» **RECORDS PROVIDED**
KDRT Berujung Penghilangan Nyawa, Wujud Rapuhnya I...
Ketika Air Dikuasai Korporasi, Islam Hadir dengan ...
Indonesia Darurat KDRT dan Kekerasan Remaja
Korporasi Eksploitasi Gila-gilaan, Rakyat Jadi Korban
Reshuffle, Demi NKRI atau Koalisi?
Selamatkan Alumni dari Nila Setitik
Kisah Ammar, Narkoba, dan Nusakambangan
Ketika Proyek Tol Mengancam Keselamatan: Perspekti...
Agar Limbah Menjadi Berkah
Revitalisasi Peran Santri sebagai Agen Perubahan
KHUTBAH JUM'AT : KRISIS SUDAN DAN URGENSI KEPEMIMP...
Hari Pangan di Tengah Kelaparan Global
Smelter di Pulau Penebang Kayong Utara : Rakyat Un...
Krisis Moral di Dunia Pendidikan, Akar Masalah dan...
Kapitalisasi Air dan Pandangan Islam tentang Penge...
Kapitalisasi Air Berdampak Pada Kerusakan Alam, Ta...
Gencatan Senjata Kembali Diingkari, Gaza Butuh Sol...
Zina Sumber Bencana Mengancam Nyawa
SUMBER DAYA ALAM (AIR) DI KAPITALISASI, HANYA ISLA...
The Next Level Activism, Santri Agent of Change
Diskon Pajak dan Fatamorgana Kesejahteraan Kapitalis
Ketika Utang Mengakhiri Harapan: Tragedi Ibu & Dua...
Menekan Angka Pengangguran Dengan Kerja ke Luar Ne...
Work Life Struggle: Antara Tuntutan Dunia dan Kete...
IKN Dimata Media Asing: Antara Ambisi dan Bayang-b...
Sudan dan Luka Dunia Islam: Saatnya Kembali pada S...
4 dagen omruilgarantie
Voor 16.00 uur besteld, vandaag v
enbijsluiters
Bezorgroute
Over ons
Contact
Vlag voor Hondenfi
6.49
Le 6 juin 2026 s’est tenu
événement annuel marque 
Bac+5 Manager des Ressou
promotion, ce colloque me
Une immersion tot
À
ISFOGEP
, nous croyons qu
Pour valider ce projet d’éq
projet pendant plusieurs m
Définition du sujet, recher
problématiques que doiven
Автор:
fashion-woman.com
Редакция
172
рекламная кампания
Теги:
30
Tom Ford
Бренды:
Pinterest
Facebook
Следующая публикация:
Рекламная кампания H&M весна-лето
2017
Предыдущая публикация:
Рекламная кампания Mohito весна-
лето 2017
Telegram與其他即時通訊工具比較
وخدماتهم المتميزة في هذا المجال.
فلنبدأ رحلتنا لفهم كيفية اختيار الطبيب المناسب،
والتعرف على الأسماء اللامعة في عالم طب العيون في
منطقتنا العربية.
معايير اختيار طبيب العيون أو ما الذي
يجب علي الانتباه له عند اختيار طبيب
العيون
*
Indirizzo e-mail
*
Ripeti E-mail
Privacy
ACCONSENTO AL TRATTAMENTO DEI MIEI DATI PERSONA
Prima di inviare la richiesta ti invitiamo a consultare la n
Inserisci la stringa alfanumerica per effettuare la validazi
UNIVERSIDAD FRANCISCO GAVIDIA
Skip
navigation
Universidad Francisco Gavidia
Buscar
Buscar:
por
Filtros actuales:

==

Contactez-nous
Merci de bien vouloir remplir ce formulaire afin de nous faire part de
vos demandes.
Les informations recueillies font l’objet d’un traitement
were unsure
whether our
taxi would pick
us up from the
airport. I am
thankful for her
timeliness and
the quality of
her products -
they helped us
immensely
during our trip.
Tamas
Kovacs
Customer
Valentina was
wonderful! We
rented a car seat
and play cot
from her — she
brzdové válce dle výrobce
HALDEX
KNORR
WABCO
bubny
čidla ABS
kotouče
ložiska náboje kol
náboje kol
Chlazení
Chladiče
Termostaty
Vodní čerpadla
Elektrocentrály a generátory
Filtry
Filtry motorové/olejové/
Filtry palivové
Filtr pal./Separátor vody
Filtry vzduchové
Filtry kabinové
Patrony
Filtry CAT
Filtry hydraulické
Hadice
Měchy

» **EXERCISE DESCRIPTION**
Given the records above, restate word for word only the lines starting at the one with "KDRT Berujung Penghilangan" and ending at the one with "Reshuffle, Demi NKRI atau Koalisi?".

» **WRITTEN REPLY**
KDRT Berujung Penghilangan Nyawa, Wujud Rapuhnya I...
Ketika Air Dikuasai Korporasi, Islam Hadir dengan ...
Indonesia Darurat KDRT dan Kekerasan Remaja
Korporasi Eksploitasi Gila-gilaan, Rakyat Jadi Korban
Reshuffle, Demi NKRI atau Koalisi?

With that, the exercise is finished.